- 용광로
- Directed by: Min Chongshik (민정식)
- Screenplay by: Kim Yonggun (김영근)
- Produced by: Division of Film Productions of the Workers' Party of Korea (국립영화촬영소)
- Release date: 1950 (North Korea);
- Country: North Korea
- Language: Korean

= The Blast Furnace =

The Blast Furnace is a 1950 North Korean film directed by Min Chongshik. The script was written by Kim Yonggun. It was produced by the Division of Film Productions of the Korean Workers' Party.

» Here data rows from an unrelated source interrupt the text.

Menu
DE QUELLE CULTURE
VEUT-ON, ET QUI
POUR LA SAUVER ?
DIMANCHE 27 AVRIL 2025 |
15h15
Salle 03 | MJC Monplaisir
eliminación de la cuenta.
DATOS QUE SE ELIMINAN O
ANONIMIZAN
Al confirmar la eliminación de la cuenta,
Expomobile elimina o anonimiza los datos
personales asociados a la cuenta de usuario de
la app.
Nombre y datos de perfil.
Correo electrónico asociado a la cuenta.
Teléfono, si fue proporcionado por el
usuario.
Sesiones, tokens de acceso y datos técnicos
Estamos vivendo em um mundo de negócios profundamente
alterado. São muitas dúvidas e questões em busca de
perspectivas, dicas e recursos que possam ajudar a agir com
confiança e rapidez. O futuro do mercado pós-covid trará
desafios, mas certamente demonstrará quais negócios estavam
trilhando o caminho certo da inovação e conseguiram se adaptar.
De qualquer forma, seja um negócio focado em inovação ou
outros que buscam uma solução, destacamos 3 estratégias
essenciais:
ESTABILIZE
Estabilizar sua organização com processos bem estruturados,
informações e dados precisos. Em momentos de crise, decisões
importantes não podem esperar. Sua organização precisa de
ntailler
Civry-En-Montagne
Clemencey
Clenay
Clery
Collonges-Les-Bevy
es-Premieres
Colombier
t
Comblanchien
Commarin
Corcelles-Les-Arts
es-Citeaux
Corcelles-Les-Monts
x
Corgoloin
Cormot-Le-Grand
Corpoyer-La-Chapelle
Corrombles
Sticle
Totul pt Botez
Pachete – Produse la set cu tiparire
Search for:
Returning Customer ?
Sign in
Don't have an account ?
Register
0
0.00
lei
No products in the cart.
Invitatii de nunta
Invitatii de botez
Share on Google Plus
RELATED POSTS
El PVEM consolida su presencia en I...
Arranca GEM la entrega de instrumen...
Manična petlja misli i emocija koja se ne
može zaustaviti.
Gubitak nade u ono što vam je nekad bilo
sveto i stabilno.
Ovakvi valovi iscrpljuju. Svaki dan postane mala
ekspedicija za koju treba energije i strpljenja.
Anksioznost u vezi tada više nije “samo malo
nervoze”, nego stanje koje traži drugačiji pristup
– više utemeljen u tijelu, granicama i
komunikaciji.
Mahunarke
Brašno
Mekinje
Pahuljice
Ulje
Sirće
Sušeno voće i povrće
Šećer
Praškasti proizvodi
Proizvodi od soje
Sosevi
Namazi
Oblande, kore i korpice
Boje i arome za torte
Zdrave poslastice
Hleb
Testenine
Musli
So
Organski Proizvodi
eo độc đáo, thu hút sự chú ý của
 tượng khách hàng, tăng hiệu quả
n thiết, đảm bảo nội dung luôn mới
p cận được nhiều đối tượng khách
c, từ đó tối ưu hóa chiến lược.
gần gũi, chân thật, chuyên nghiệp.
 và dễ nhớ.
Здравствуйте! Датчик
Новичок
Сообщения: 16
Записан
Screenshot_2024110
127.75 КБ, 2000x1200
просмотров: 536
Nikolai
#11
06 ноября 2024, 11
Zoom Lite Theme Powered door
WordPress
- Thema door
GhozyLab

The film was released during the Korean War.

==Plot==
Ryongsu, a worker at the blasting furnace, suggests a way to develop fire bricks with their own technology without relying on import, but the technicians at the plant ignore Ryongsu's suggestions. Ryongsu and his assistant Hyeyoung work day and night researching fire bricks. This upsets Ryongsu's Ryongyeon who is jealous of their relationship. Ryongsu sends a letter to Ryongyeon to clear the air, but the misunderstanding remains, due to her inability to read. Ryongyeon studies Hangul. Ryongsu's research is endangered by spies, and Ryongyeon appears and saves the day.

==Reception==
The film was the second feature film to be made and released in North Korean cinema. Many famous stars of Korean film, including Moon Ye-bong, were in the film.